Historian and economist Gheorghe Zane, who was at the time of the bombing at the North Railway Station, waiting for his luggage from Iași, notes: “Suddenly, a rain of bombs began to fall from the Railway Station advancing in the famous “carpet” towards the center. We took refuge in the basement of the Union Hotel where we lived, not realizing the danger of this kind of shelter. The bombs were falling around us, continuously… Outside it seemed that an inferno had broken out. In the shelter, children began to cry and some women screamed. Slowly, slowly, the rumblings became rarer, until, after about an hour, they were no longer heard. (…) Athénée Palace could be seen burning, smoke was rising from other parts of the city. Lena and I left the hotel and with a sense of horror we headed towards the Athénée Palace which was still burning, flames coming out of every window; a little higher, on Calea Victoriei, I saw the Splendid Hotel smoking, almost completely demolished, on the sidewalks only shattered glass from the shop windows destroyed by the bombs. Behind the devastated Athenaeum, the exhibition site of the Patronage Committee was still smoking. Up Calea Victoriei, on the left and on the right, from place to place, demolished buildings. Up to Frumoasa Street, all the windows were broken; I tread carefully and avoid the piles. From St. Voievozi Street towards the North Station, the bombardment had caused terrible havoc. I saw a streetcar caught in motion; the dead leader lay slumped with his chest pressed against the controls. I didn't go any further”.

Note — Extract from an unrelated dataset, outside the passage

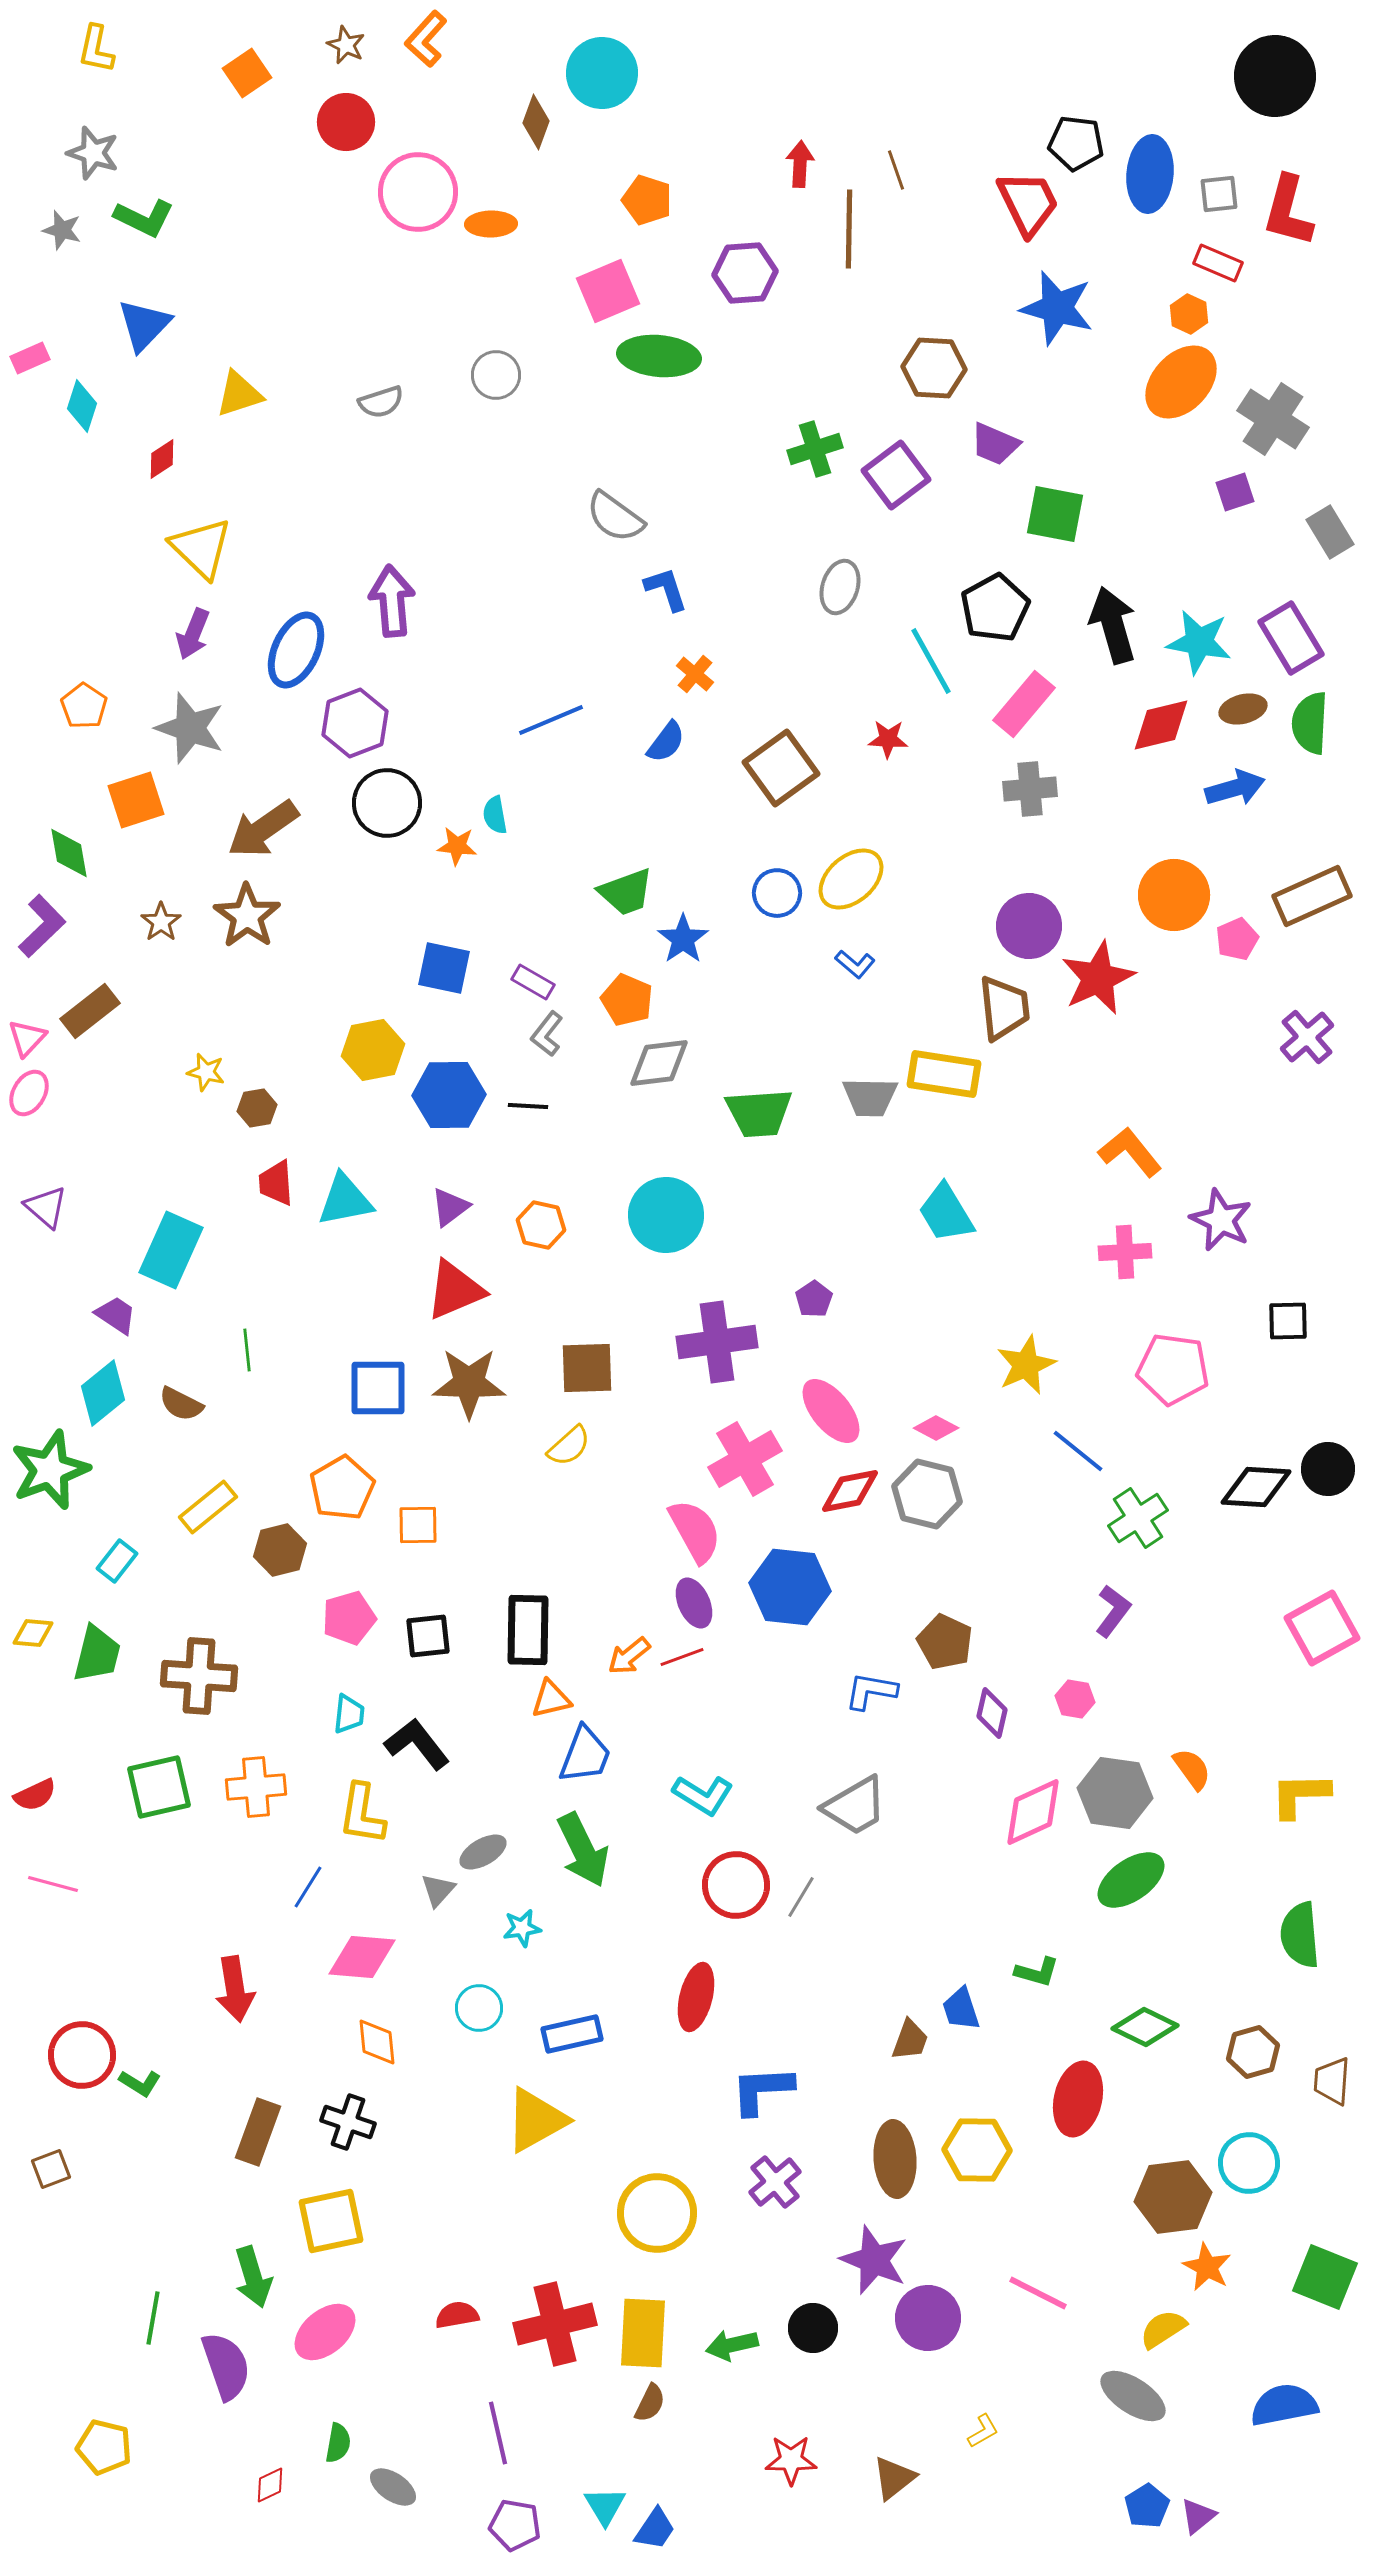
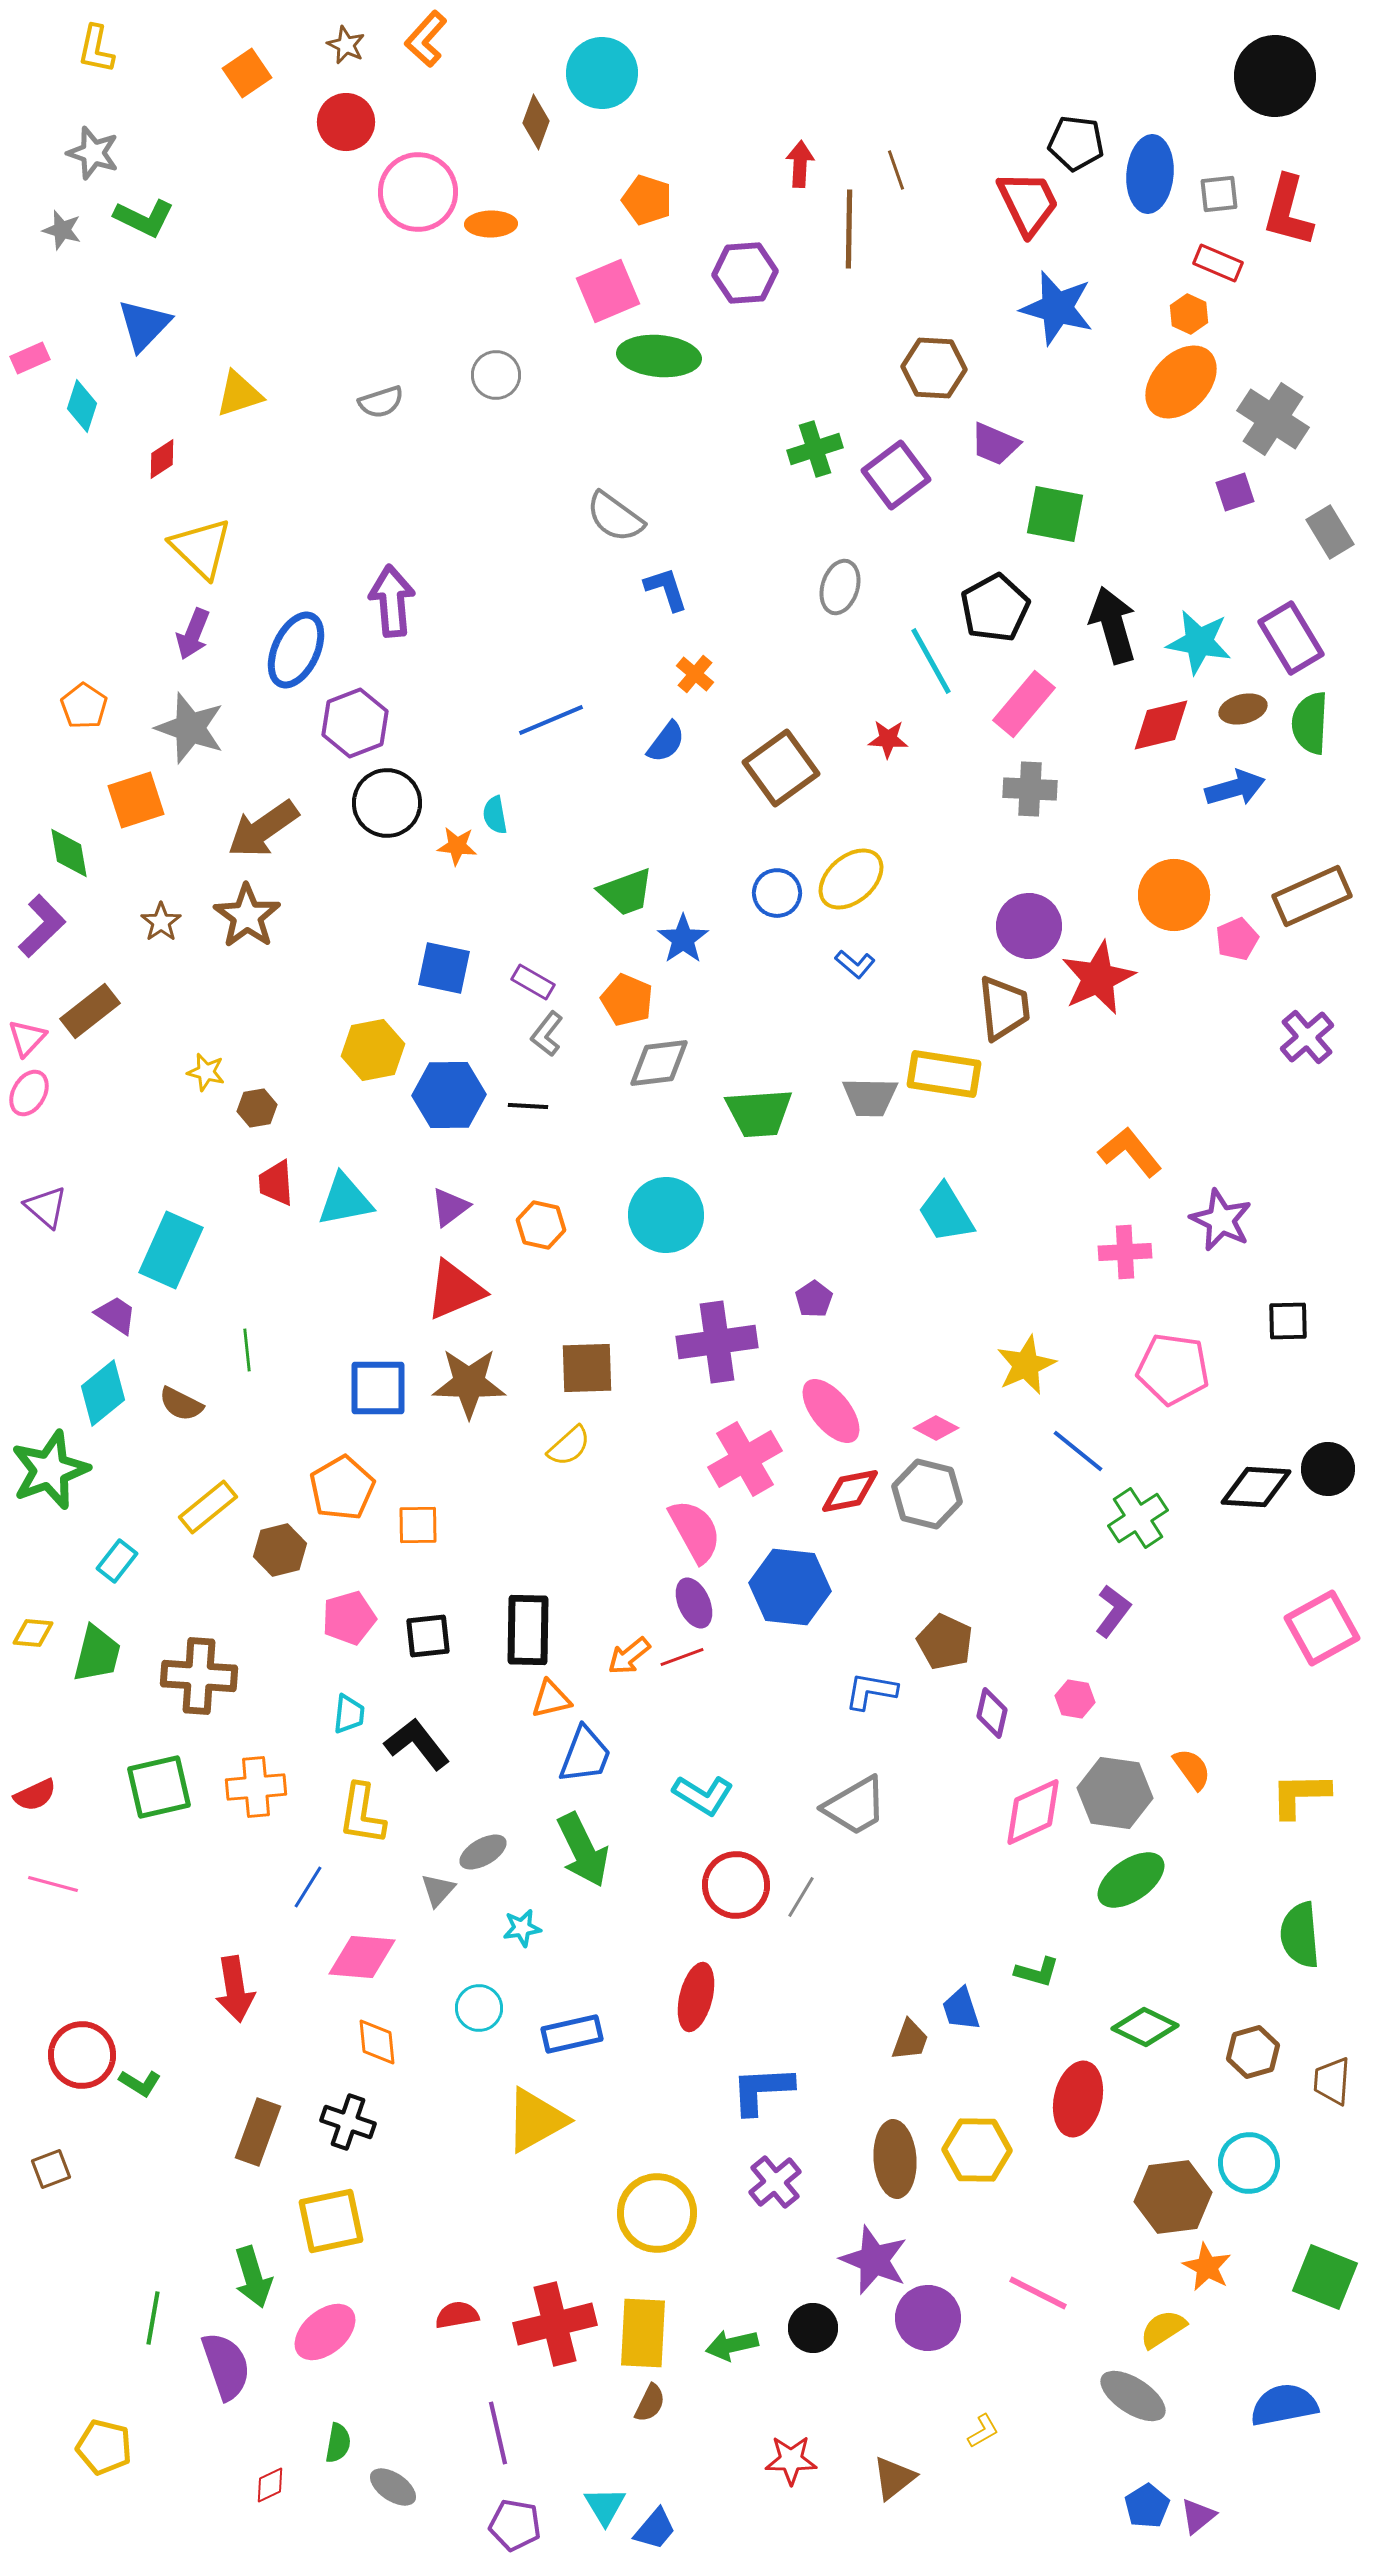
gray cross at (1030, 789): rotated 8 degrees clockwise
blue trapezoid at (655, 2529): rotated 6 degrees clockwise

The ruins of Grivița neighborhood PHOTO ANR

The ruins of Grivița neighborhood PHOTO ANR

The Allies had achieved their objective and the most affected was the North Station: “We visit the neighborhood of the North Station and Calea Griviţei. Ruined houses, uprooted trees, streets full of rubble, where we can't even drive through. Lines of soldiers and street sergeants try to direct traffic. Ambulances and doctors run to transport the wounded. Groups of soldiers and citizens seek to remove the bodies of the dead and those who may still be alive from under the rubble. We walk along Calea Griviţei to the room that Mircea and Lizeta had rented. We find, instead of the house, a huge pit with water. The bomb had fallen right on the house. I later found out that they were in the city, during the bombing, because otherwise they would have been pulverized, like all the 7 people in the other rooms, who were all horribly mutilated. (…) Woe to the poor refugees from Moldova, who, after leaving their homes, now see the few things they were able to save lost in the North Station”, wrote Ion Hudiță.